It may be said broadly that sleeplessness is either because of an offended stomach (through food wrong, or in excess), or because of a brain insufficiently sustained, and therefore unquiet. For the former condition a spare, light, and soothing diet, especially towards night, must be adopted; for the latter state cordials, and stimulating support are rather indicated. Several alimentary substances appropriate to each of these causative states have been explicitly considered in previous pages here, such as, (for dyspeptic wakefulness) Fish at the evening meal, the Hop, 'Lemon Squash, Lettuce, Liquorice, Oat tincture, Onions, Orange-flower water, water hot at night, and whey: for the latter form of restlessness, Alcohol, Ale (bitter), Coffee, Condimentary Spices, Cowslip wine, liqueurs, and possets have been commended. Chaucer, in the Canterbury Tales (Nun's Priest's story of the Cock, and the Fox) makes Dame Partlet of the poultry yard bid her Lord Chanticleer "pay no regard to Dreams, which come of red choler, but for the love of Heaven to take cooling herbs, dogwood berries, or ground ivy that is growing in the yard: pick them where they grow, and eat them.

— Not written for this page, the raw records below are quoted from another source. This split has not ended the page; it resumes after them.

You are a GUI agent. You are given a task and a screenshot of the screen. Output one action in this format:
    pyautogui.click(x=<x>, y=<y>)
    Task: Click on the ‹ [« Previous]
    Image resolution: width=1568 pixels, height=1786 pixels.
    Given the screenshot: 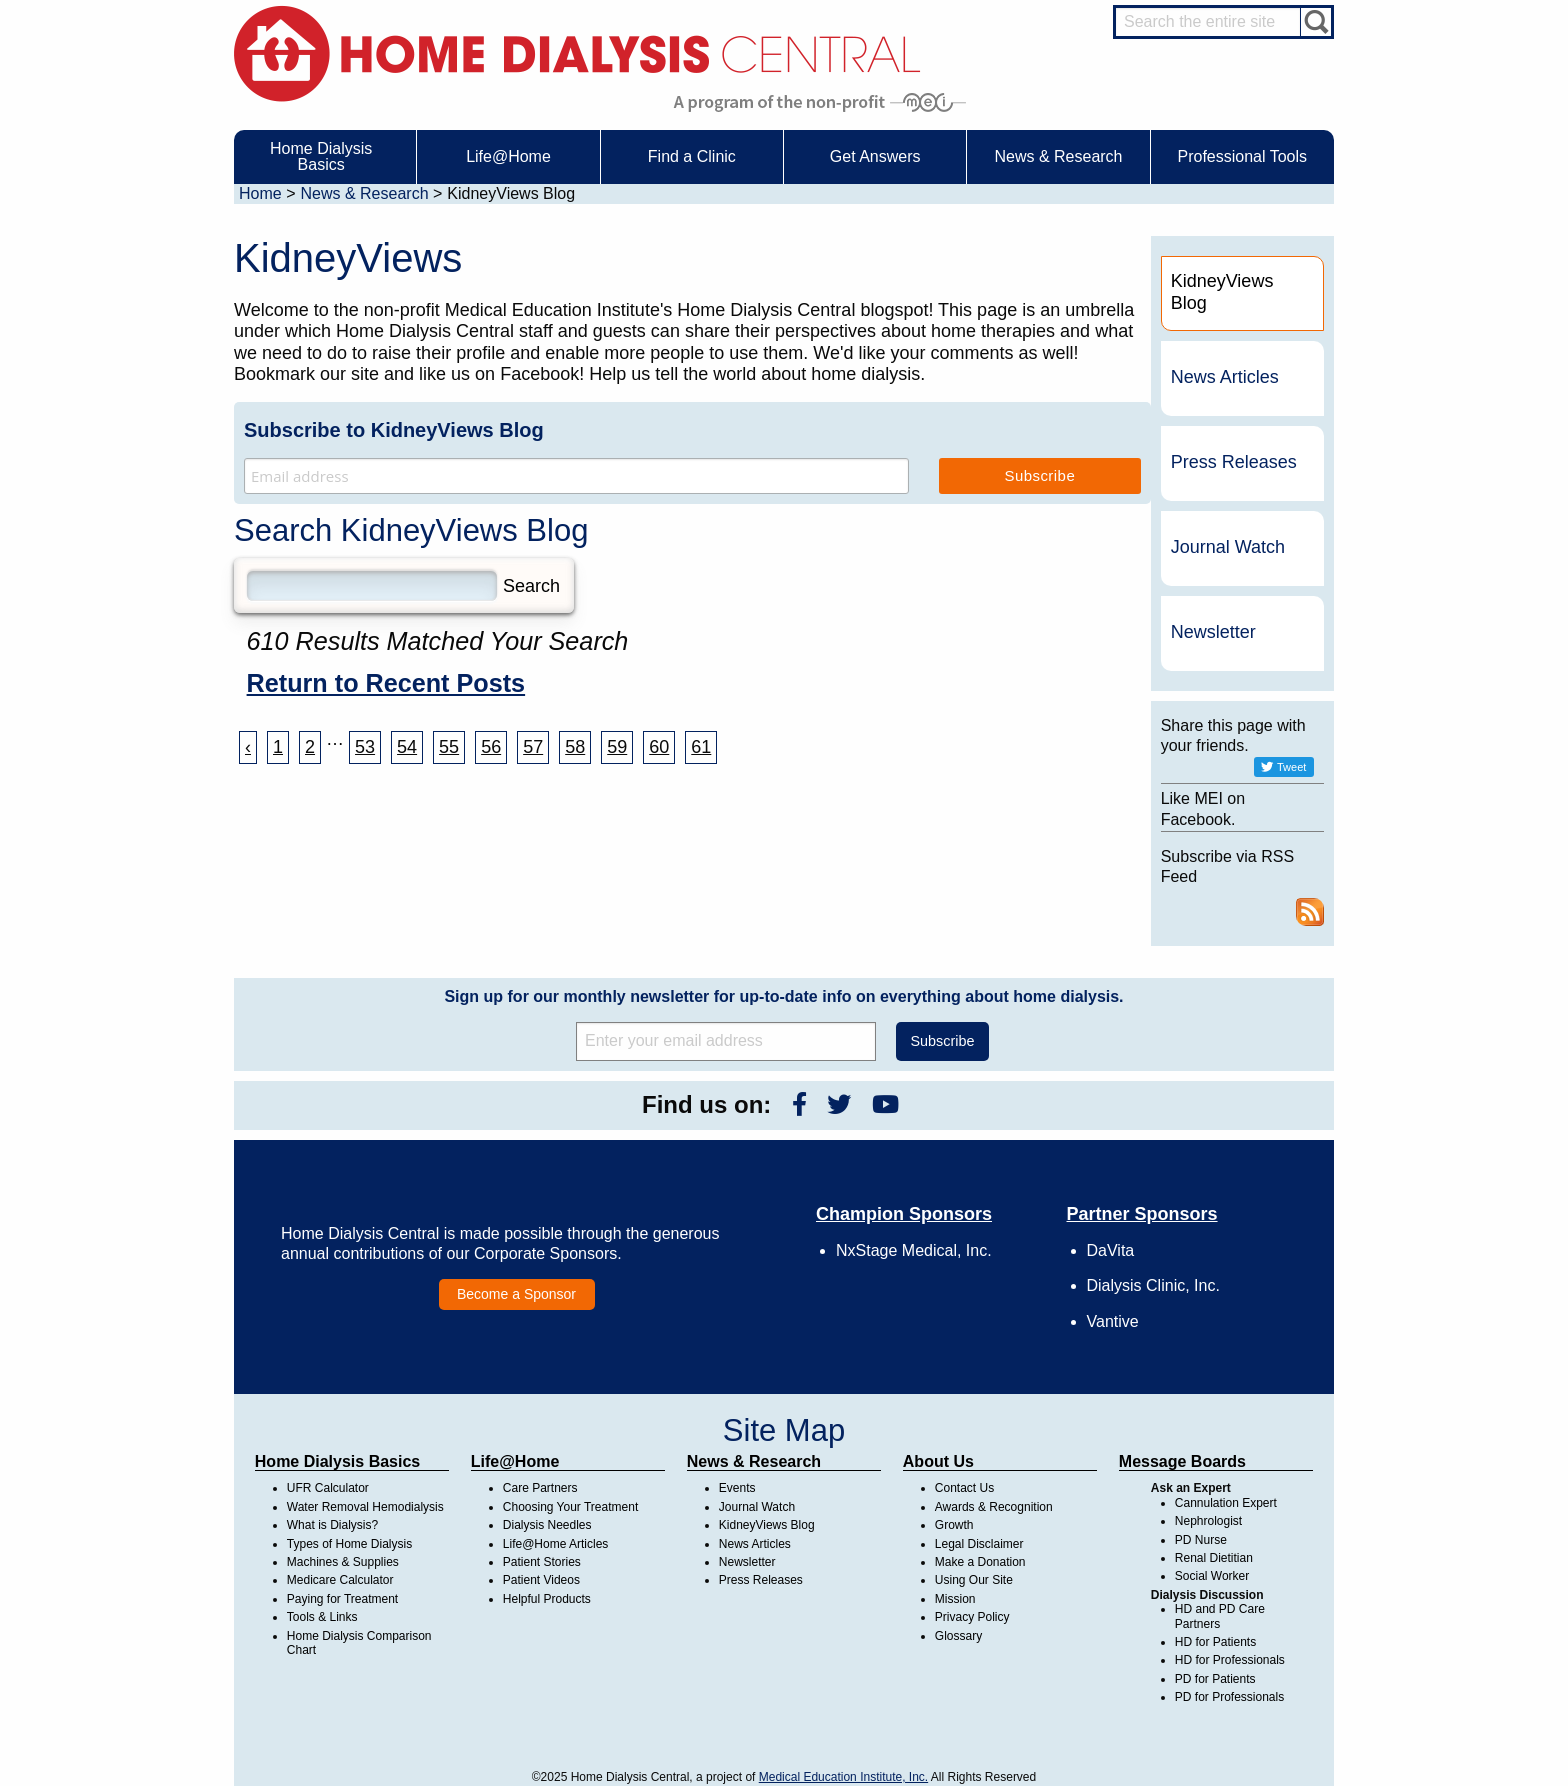 What is the action you would take?
    pyautogui.click(x=248, y=747)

Come! be merry, my dear husband; for the sake of your father's kindred do not be afraid of Dreams." In his Religio Medici Sir Thomas Browne has reflected thus deeply: "I thank God for my happy dreams, as I do for my good rest; for there is a satisfaction in them unto reasonable desires, and such as can be content with a fit of happiness; and surely it is not a melancholy conceit to think we are all asleep in this world, and that the conceits of this life are as mere dreams to those of the next, - as the phantasms of the night to the conceits of the day; there is an equal delusion in both, and the one doth seem to be but the embleme, or picture of the other; we are somewhat more than ourselves in our sleeps, and the slumber of the body seems to be but the waking of the soul. It is the litigation of sense, but the liberty of reason; and our waking conceptions do not match the fancies of our sleeps. We term sleep a death, and yet it is waking that kills us, and destroys those spirits that are the house of life; a death which Adam dyed before his mortality; a death whereby we live a middle, and moderating point between life, and death; in fine, so like death I dare not trust it without my prayers, and a half adieu unto the world, and take my farewell in a colloquy with God. This is the dormative I take to bedward; I need no other Laudanum than this to make me sleep; afterwards I close mine eyes in security, content to take my leave of the Sun, and sleep unto the Resurrec-tion." In similar strain Charles Lamb has written (Popular Fallacies): "It is good to have friends at court; the abstracted media of dreams seem no ill introduction to that spiritual presence upon which in no long time we expect to be thrown; we are trying to know a little of the usages of that colony, - to learn the language, and the faces we shall meet with there, that we may be the less awkward at our first coming among them.

We willingly call a phantom our fellow, as knowing we shall soon be of their dark companionship. Therefore we cherish dreams." "A word of admonition," wrote Robert L. Stevenson, "is never out of place against working the young brain beyond its powers, or its endurance. We have all at our bedsides the box of the merchant Abudah, and, thank God! securely enough shut; but when a young man sacrifices sleep to labour let him have a care! he is tampering rashly with the lock." "Abudah" (in the Tales of the Genii, 1765) "is a wealthy merchant of Bagdad who sets out in quest of a talisman, which he is driven to seek by a little old hag who escapes from a chest, and haunts him every night, making his life sleepless, and wretched. He finds at last that the talisman which will free him from this hag (conscience) is ' to fear God, and keep His commandments.' "

On the other hand, it is contended by some competent authorities that too much sleep deadens the senses, and weakens the vitality; in favour of which view striking examples may be given of persons distinguished for energy of mind, and body, who have allowed themselves but little sleep throughout a long, and active career. Napoleon managed his greatest campaign whilst sleeping for only four, or five hours a night. Brunei, the famous engineer, worked for twenty hours a day, and rarely went to bed; he slept for two, or three hours in his arm-chair, and was ready at early dawn for the work of the day; he is said to have never seemed tired, or out of spirits. Humboldt is recorded as saying: "As I get old I want more sleep, - four hours at least. When I was young two hours were quite enough for me".

He died at the age of eighty years. Littre, the great French philologist, spent nearly twenty years in compiling his Dictionary; and during all that time he never stopped work until three o'clock in the morning, and was at it again before eight o'clock a.m. He lived to be eighty. It was John Wesley's dictum that "six hours should be allowed for sleep to a man, seven to a woman, and eight to a fool".